***** DATASET CONTENT *****

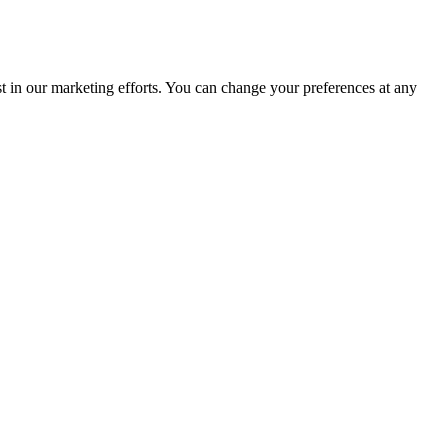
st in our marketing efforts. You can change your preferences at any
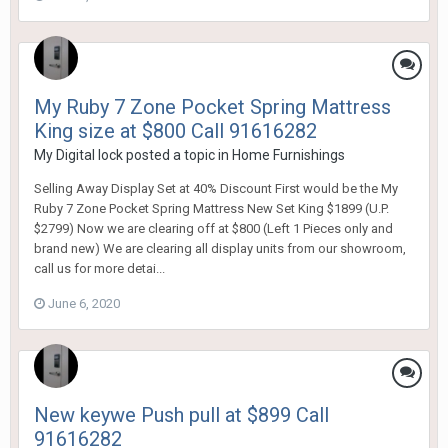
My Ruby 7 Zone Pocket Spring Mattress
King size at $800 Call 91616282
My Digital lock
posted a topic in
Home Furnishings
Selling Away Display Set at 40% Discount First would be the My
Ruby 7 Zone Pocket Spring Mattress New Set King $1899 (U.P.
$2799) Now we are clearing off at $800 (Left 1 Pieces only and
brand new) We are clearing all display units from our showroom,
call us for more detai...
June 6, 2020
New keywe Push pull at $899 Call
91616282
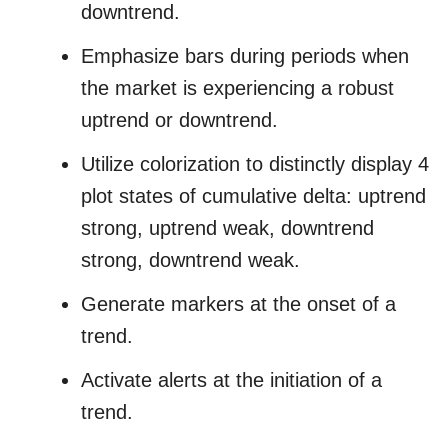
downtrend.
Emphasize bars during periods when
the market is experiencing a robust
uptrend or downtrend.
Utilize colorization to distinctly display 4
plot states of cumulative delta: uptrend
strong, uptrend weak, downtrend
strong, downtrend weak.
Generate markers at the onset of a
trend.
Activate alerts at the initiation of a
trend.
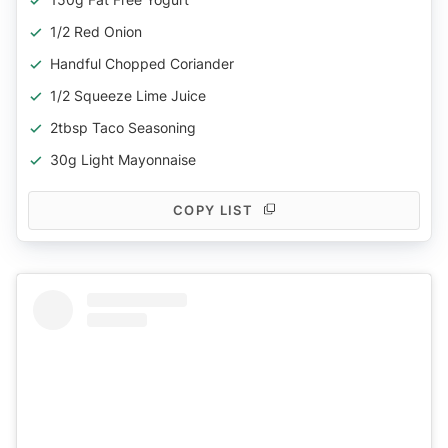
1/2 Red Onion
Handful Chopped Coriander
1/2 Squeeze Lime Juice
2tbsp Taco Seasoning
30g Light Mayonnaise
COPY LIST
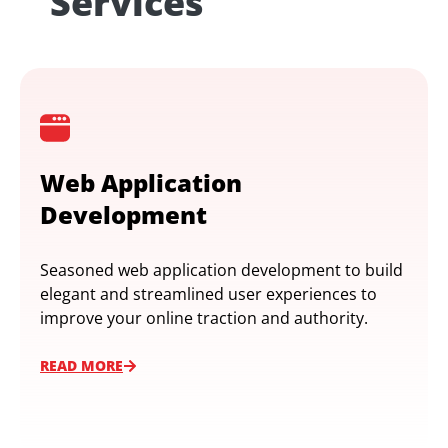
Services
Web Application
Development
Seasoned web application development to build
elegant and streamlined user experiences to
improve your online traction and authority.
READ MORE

*****
***** DATASET CONTENT *****

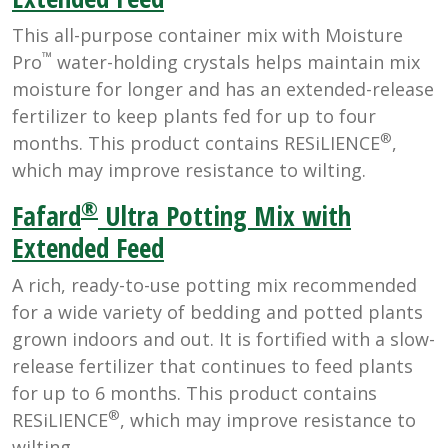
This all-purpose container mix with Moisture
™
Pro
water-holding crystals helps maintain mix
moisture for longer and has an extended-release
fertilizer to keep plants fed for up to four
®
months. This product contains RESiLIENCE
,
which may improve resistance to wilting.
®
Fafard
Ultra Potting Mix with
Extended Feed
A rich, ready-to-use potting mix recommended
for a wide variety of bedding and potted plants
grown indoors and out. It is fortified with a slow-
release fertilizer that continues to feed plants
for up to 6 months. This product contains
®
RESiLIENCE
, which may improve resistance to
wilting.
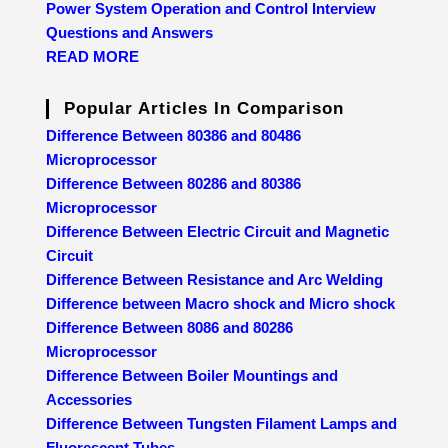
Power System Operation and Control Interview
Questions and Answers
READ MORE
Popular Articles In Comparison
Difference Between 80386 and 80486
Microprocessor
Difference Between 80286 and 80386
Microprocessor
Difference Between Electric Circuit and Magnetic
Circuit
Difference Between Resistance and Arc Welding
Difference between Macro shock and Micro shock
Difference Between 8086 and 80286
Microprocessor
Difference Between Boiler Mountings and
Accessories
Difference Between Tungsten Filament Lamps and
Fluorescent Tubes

*****
***** DATASET CONTENT *****

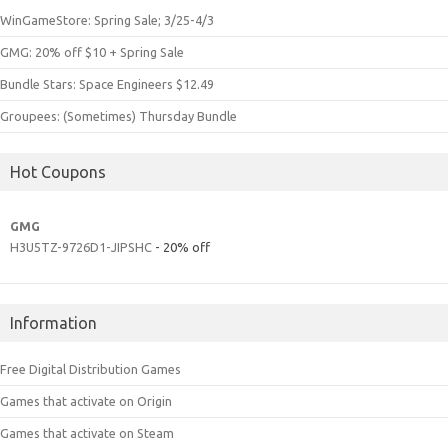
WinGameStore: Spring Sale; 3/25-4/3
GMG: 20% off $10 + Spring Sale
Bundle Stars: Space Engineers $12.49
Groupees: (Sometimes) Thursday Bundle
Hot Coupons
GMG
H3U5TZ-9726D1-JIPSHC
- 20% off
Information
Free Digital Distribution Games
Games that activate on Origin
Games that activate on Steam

*****

(TASK ITEM)
Your answer should consist of each line above in which "clearing" appears.

(SOLUTION TO THE PROBLEM)
$2799) Now we are clearing off at $800 (Left 1 Pieces only and
brand new) We are clearing all display units from our showroom,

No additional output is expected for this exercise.